About this task:
Repeat every entry word for word; omit all pictures.
[[ Records shown, beginning ]]
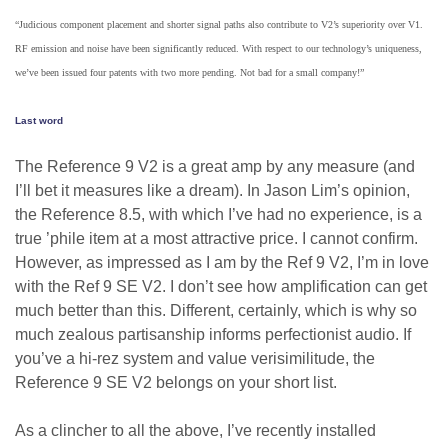
“Judicious component placement and shorter signal paths also contribute to V2’s superiority over V1.
RF emission and noise have been significantly reduced. With respect to our technology’s uniqueness,
we’ve been issued four patents with two more pending. Not bad for a small company!”
Last word
The Reference 9 V2 is a great amp by any measure (and
I’ll bet it measures like a dream). In Jason Lim’s opinion,
the Reference 8.5, with which I’ve had no experience, is a
true ’phile item at a most attractive price. I cannot confirm.
However, as impressed as I am by the Ref 9 V2, I’m in love
with the Ref 9 SE V2. I don’t see how amplification can get
much better than this. Different, certainly, which is why so
much zealous partisanship informs perfectionist audio. If
you’ve a hi-rez system and value verisimilitude, the
Reference 9 SE V2 belongs on your short list.
As a clincher to all the above, I’ve recently installed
[[ Records shown, end ]]
Answer to this exercise:
“Judicious component placement and shorter signal paths also contribute to V2’s superiority over V1.
RF emission and noise have been significantly reduced. With respect to our technology’s uniqueness,
we’ve been issued four patents with two more pending. Not bad for a small company!”
Last word
The Reference 9 V2 is a great amp by any measure (and
I’ll bet it measures like a dream). In Jason Lim’s opinion,
the Reference 8.5, with which I’ve had no experience, is a
true ’phile item at a most attractive price. I cannot confirm.
However, as impressed as I am by the Ref 9 V2, I’m in love
with the Ref 9 SE V2. I don’t see how amplification can get
much better than this. Different, certainly, which is why so
much zealous partisanship informs perfectionist audio. If
you’ve a hi-rez system and value verisimilitude, the
Reference 9 SE V2 belongs on your short list.
As a clincher to all the above, I’ve recently installed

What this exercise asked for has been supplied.